"I told him it was a great thing," Imoo said. "I told him, 'It's kind of like, you're a kid again, and that can be great because you can let everything go and move on and start all over … I believe it will bring the best out of you.'"
Budaj responded by going 42-14-4 with nine shutouts, a .932 save percentage and a 1.75 goals-against average with Ontario last season. He was named the AHL's outstanding goaltender.
Part of the process was getting Budaj out of a backup mindset. Praised by Montreal Canadiens starter Carey Price as the best partner he'd played with, Budaj excelled in the backup role, which includes a lot of extra time as a human target for teammates in practice.
"And in the games you do get into you are just supposed to be solid, not spectacular," Imoo said. "It's not costing the team versus trying to win. You have to bring that out again."
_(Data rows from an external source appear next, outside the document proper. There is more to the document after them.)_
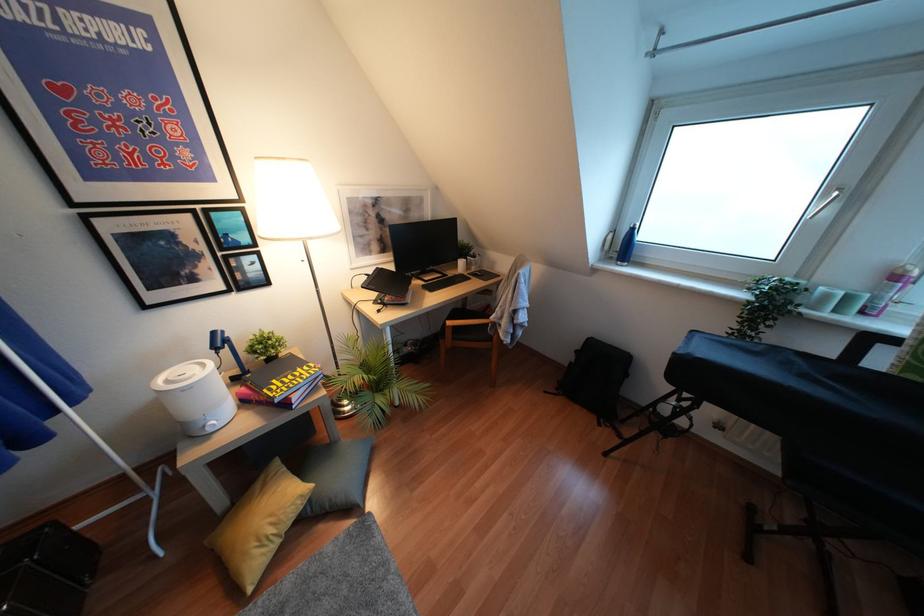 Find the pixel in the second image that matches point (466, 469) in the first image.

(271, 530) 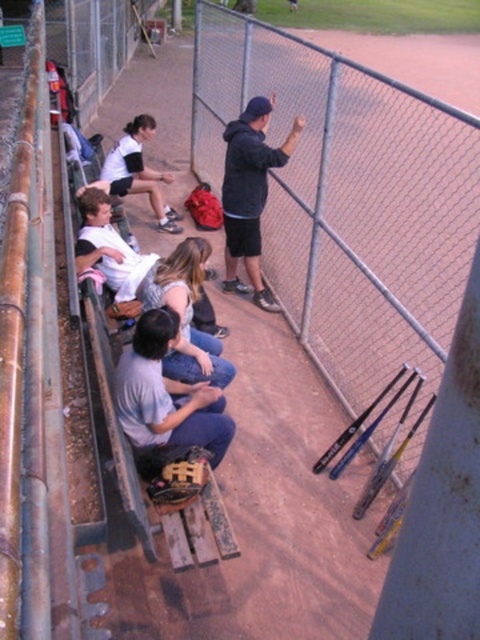 Which is in front, point (272, 278) or point (205, 316)?

Point (205, 316) is more forward.

You are a GUI agent. You are given a task and a screenshot of the screen. Output one action in this format:
    pyautogui.click(x=<x>, y=<y>)
    Task: Click on the metal chain-link fence at center
    The image size is (480, 640).
    Given the screenshot: What is the action you would take?
    pyautogui.click(x=348, y=198)

The width and height of the screenshot is (480, 640). Describe the element at coordinates (348, 198) in the screenshot. I see `metal chain-link fence at center` at that location.

In order to click on metal chain-link fence at center in this screenshot , I will do `click(348, 198)`.

Who is positioned more to the right, denim jeans at center or white cotton shirt at center?

Positioned to the right is denim jeans at center.

The width and height of the screenshot is (480, 640). What do you see at coordinates (186, 314) in the screenshot?
I see `denim jeans at center` at bounding box center [186, 314].

Where is `denim jeans at center`? The height and width of the screenshot is (640, 480). denim jeans at center is located at coordinates (186, 314).

Who is taller, metal chain-link fence at center or white matte shirt at upper left?

With more height is metal chain-link fence at center.

Which is more to the left, metal chain-link fence at center or white matte shirt at upper left?

From the viewer's perspective, white matte shirt at upper left appears more on the left side.

Where is `metal chain-link fence at center`? This screenshot has height=640, width=480. metal chain-link fence at center is located at coordinates (348, 198). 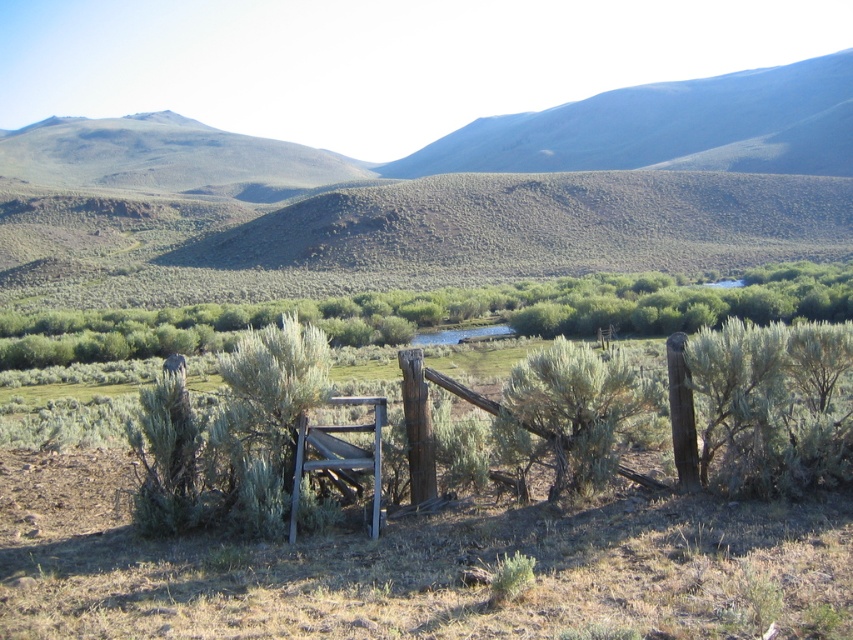 Question: Which object is positioned closest to the green bushy shrub at center?

Choices:
 (A) green grassy hill at center
 (B) wooden chair at center

Answer: (B)

Question: Which point is closer to the camera taking this photo?

Choices:
 (A) (758, 202)
 (B) (650, 404)
 (C) (378, 465)

Answer: (C)

Question: Considering the real-world distances, which object is closest to the green grassy hill at center?

Choices:
 (A) green bushy shrub at center
 (B) wooden chair at center

Answer: (B)

Question: Is the position of green grassy hill at center less distant than that of wooden chair at center?

Choices:
 (A) no
 (B) yes

Answer: (A)

Question: Is green grassy hill at center smaller than green bushy shrub at center?

Choices:
 (A) no
 (B) yes

Answer: (A)

Question: Is green grassy hill at center above green bushy shrub at center?

Choices:
 (A) no
 (B) yes

Answer: (B) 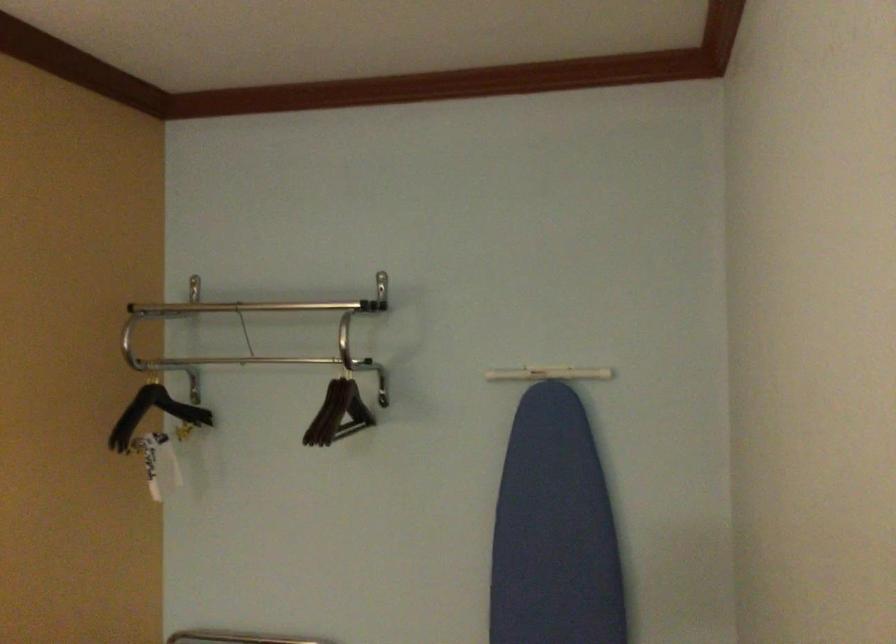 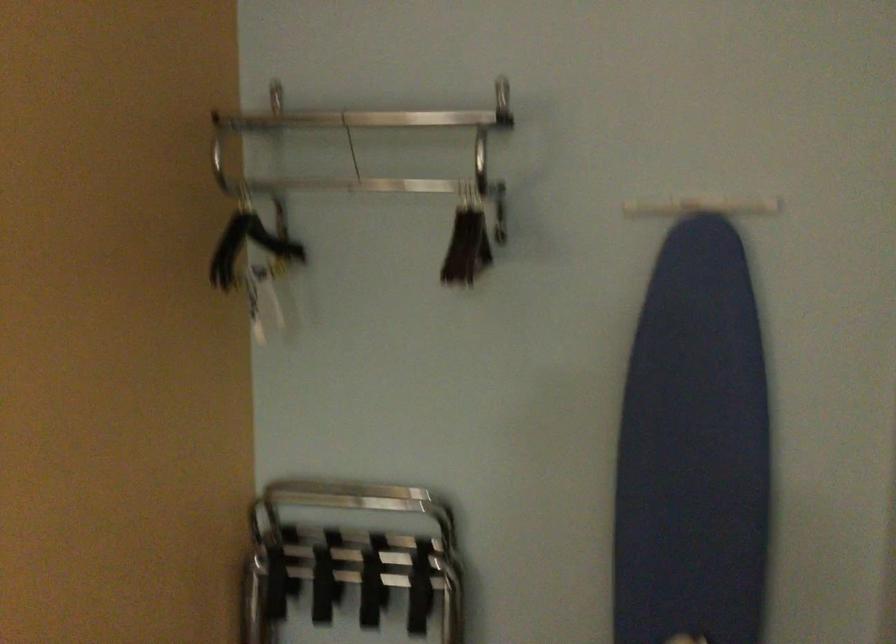 The point at (x=334, y=411) is marked in the first image. Where is the corresponding point in the second image?

(467, 245) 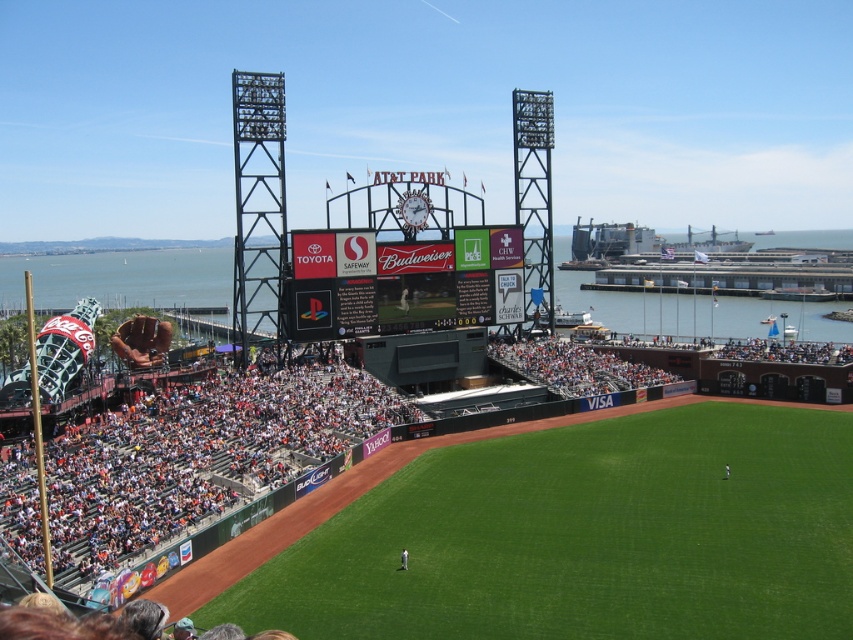 Question: From the image, what is the correct spatial relationship of green grass at center in relation to black matte scoreboard at center?

Choices:
 (A) left
 (B) right

Answer: (B)

Question: Is green grass at center closer to camera compared to black matte scoreboard at center?

Choices:
 (A) yes
 (B) no

Answer: (A)

Question: Which point is closer to the camera?

Choices:
 (A) (490, 280)
 (B) (697, 460)

Answer: (B)

Question: Can you confirm if green grass at center is positioned to the left of black matte scoreboard at center?

Choices:
 (A) yes
 (B) no

Answer: (B)

Question: Which point is closer to the camera?

Choices:
 (A) black matte scoreboard at center
 (B) green grass at center

Answer: (B)

Question: Which point appears farthest from the camera in this image?

Choices:
 (A) (316, 262)
 (B) (795, 566)

Answer: (A) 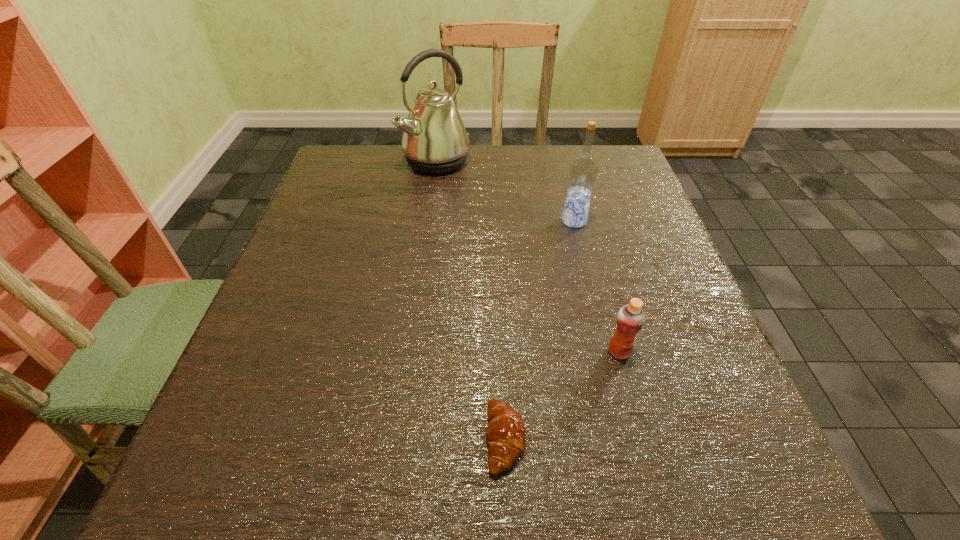 At what (x,y) coordinates should I click in order to perform the action: click on the tallest object. Please return your answer as a coordinate pair (x, y). The height and width of the screenshot is (540, 960). Looking at the image, I should click on (435, 141).

Identify the location of the farthest object. The height and width of the screenshot is (540, 960). (435, 141).

The height and width of the screenshot is (540, 960). Find the location of `the second tallest object`. the second tallest object is located at coordinates (583, 169).

Where is `the second farthest object`? the second farthest object is located at coordinates (583, 169).

Identify the location of the second nearest object. This screenshot has width=960, height=540. (630, 319).

Image resolution: width=960 pixels, height=540 pixels. What are the coordinates of `the second shortest object` in the screenshot? It's located at (630, 319).

This screenshot has height=540, width=960. I want to click on the third object from right to left, so click(505, 433).

The width and height of the screenshot is (960, 540). What are the coordinates of `crescent roll` in the screenshot? It's located at (505, 433).

You are a GUI agent. You are given a task and a screenshot of the screen. Output one action in this format:
    pyautogui.click(x=<x>, y=<y>)
    Task: Click on the vacant space positioned 0.080m on the right of the kettle
    
    Given the screenshot: What is the action you would take?
    tap(500, 161)

The width and height of the screenshot is (960, 540). Identify the location of free space located on the front of the second farthest object. (600, 327).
As a backup playing infrequently in the NHL, solid technique and neutral positioning can be a recipe for consistency compared with goalies who play with more flow and movement and therefore tend to rely more on the rhythm and timing that can be hard to find when you're not playing a lot. Imoo wanted to put more of the latter back into Budaj's game.
"He was really just getting out and standing there," Imoo said. "He'd stopped tracking because he felt he was in position. But in the AHL stuff happens, there's more scrambles and it's harder to find pucks. So it was getting his skills back, his athleticism back, all the stuff that because he'd been playing in the NHL for a long time as a backup and it was like, he'd just lost. He had to learn how to make big saves again and make saves he wasn't supposed to."
After Imoo got Budaj back into a starter's mindset in the AHL last season, Ranford has tightened up some of the finer technical details required to thrive in the NHL this season.